I keep tracking the news stories about GIL fairly regularly. The company has certainly kept the news wires busy in the past months. I don’t know why but I end up investing in companies which use Bollywood and regional film personalities to peddle their products. A lot of names have been coming up in my alerts on GIL – the likes of Raveena Tandon, Soha Ali Khan, Vijayalaxmi, Malaika Arora Khan, Vidya Balan, Mugdha Godse et al. The other company whose products are endorsed by stars is Gitanjali Gems, which is now up a further 10% since my last post on it dated 25Oct’10. Cool. Here are some other important news stories that I caught re Godrej Industries:

– The new Godrej Appliances ad tries to shift the customers’ focus from refrigerators to other white goods. The company sells one fridge every 30 seconds in India so they’re correct in spending ad money on stuff other than fridges. The other good thing about the ad is that it does not feature Preity Zinta – which is a good change, according to me!

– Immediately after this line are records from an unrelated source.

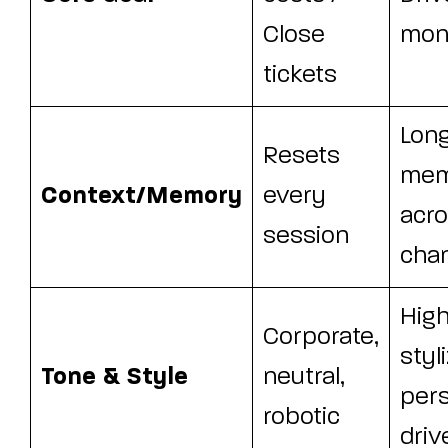
Close
mone
tickets
Lon
Resets
mem
Context/Memory
every
acr
session
cha
High
Corporate,
styl
Tone & Style
neutral,
per
robotic
driv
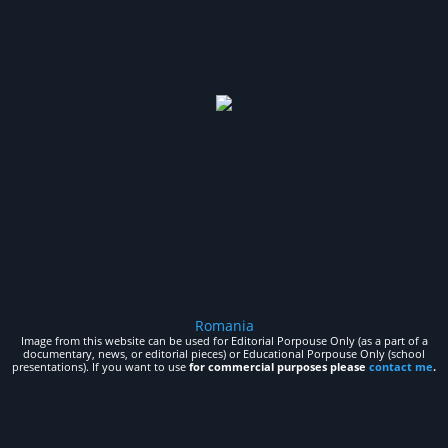
Romania
Image from this website can be used for Editorial Porpouse Only (as a part of a
documentary, news, or editorial pieces) or Educational Porpouse Only (school
presentations). If you want to use
for commercial purposes please
contact me
.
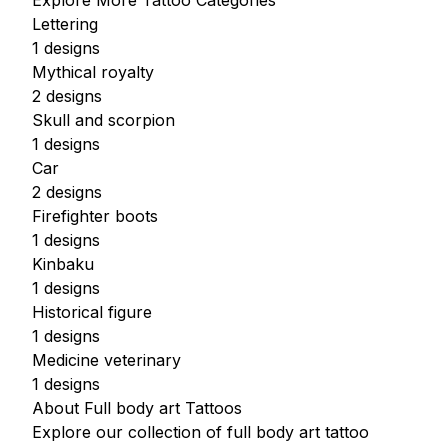
Explore More Tattoo Categories
Lettering
1 designs
Mythical royalty
2 designs
Skull and scorpion
1 designs
Car
2 designs
Firefighter boots
1 designs
Kinbaku
1 designs
Historical figure
1 designs
Medicine veterinary
1 designs
About Full body art Tattoos
Explore our collection of full body art tattoo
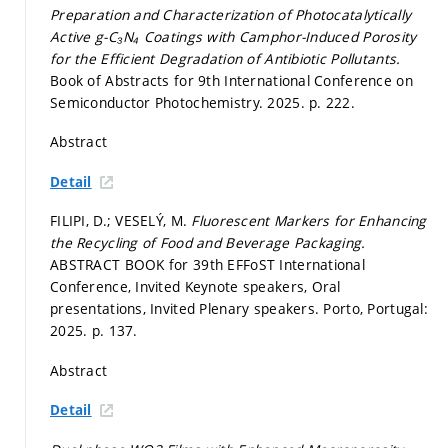
Preparation and Characterization of Photocatalytically
Active g-C₃N₄ Coatings with Camphor-Induced Porosity
for the Efficient Degradation of Antibiotic Pollutants.
Book of Abstracts for 9th International Conference on
Semiconductor Photochemistry. 2025.
p. 222.
Abstract
Detail
FILIPI, D.; VESELÝ, M.
Fluorescent Markers for Enhancing
the Recycling of Food and Beverage Packaging.
ABSTRACT BOOK for 39th EFFoST International
Conference, Invited Keynote speakers, Oral
presentations, Invited Plenary speakers. Porto, Portugal:
2025.
p. 137.
Abstract
Detail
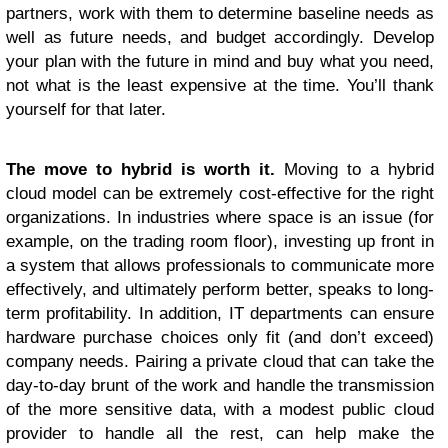
partners, work with them to determine baseline needs as
well as future needs, and budget accordingly. Develop
your plan with the future in mind and buy what you need,
not what is the least expensive at the time. You’ll thank
yourself for that later.
The move to hybrid is worth it.
Moving to a hybrid
cloud model can be extremely cost-effective for the right
organizations. In industries where space is an issue (for
example, on the trading room floor), investing up front in
a system that allows professionals to communicate more
effectively, and ultimately perform better, speaks to long-
term profitability. In addition, IT departments can ensure
hardware purchase choices only fit (and don’t exceed)
company needs. Pairing a private cloud that can take the
day-to-day brunt of the work and handle the transmission
of the more sensitive data, with a modest public cloud
provider to handle all the rest, can help make the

– Godrej Agrovet is exploring acquisitions in micro irrigation (competition for my other position in Jain Irrigation?). The prime minister shook a lot of hands in Malaysia recently – maybe that bodes well for Godrej Agrovet’s palm oil business?

– I keep the Godrej hand sanitiser (Protekt) at my work place. It’s good. This market (currently at 25 – 30 crores only) is growing at 50% per annum and is in its infancy. GCPL is eyeing a quarter of this pie.

– GPL expects it’s revenues to rise 50% this fiscal. There have been a few assorted stories saying that realty stocks will fall since the RBI has come out with tougher norms for bank lending to the housing sector. I don’t subscribe to that view. Point being, first time home buyers can always borrow the additional 5% – 10% from family while older home buyers should have the necessary funds. In any case, 1) GPL wants to increasingly focus on affordable housing in cities like Nagpur and Kanpur – where the demand should continue to remain high and 2) some banks were anyways calculating the % of finance at 85% of property value+ stamp duty. There is a tremendous ambition in smaller towns to go upscale and improve the quality of lives – and GPL should benefit. There is another company called Ashiana Housing Limited – which looks reasonably priced and is also following the joint venture model of GPL. Need to check on that story. But later.

– They’re looking to merge GCPL with Godrej Household Products Ltd (GHPL). GCPL is keen on acquiring FMCG firms, particularly in hair colouring, household insecticide and personal wash segments in Asia, Africa and South America. Good luck on that. The proces of consolidation will show whether GCPL can truly make itself over into a true multinational with a common footprint across multiple countries rather than merely being a company with a motley collection of stakes in various companies across the occident and the dark continent.

– Close to 80% of construction of GPL will be for residential purposes. Thankfully, we need not worry about SEZs and other commerical sales, which are highly correlated to business environment. The good thing about GPL (had mentioned in previous posts) is that it just wants to focus on its core area of expertise – getting the projects, the JVs with land owners, marketing and sales and using its brand pull to get in the home buyers.

– While the focus is on affordable housing in the 25 lakh bracket, GPL also has its game right in the mecca of big property in this country: Bombay. The story about it’s gigantic plot of land in Vikhroli is old hat. What’s new is the JV with Bombay Footwear to develop 1.5 lakh sq ft in Chembur and a MoU with Jet Airways to deliver 1 million sq ft of office space in Bandra Kurla Complex.

Mutual funds have been on a selling spree while the Foreign Institutional Investors lap up our desi shares. GIL however has been on the buy list of the fund houses like DSP, Edelweiss, HDFC and Religare. I am ready to load up more on my already massively long, passively managed position but it needs to dip down (on unrelated news). Till such time I will have to keep suffering Preity Zinta I guess. Cheers.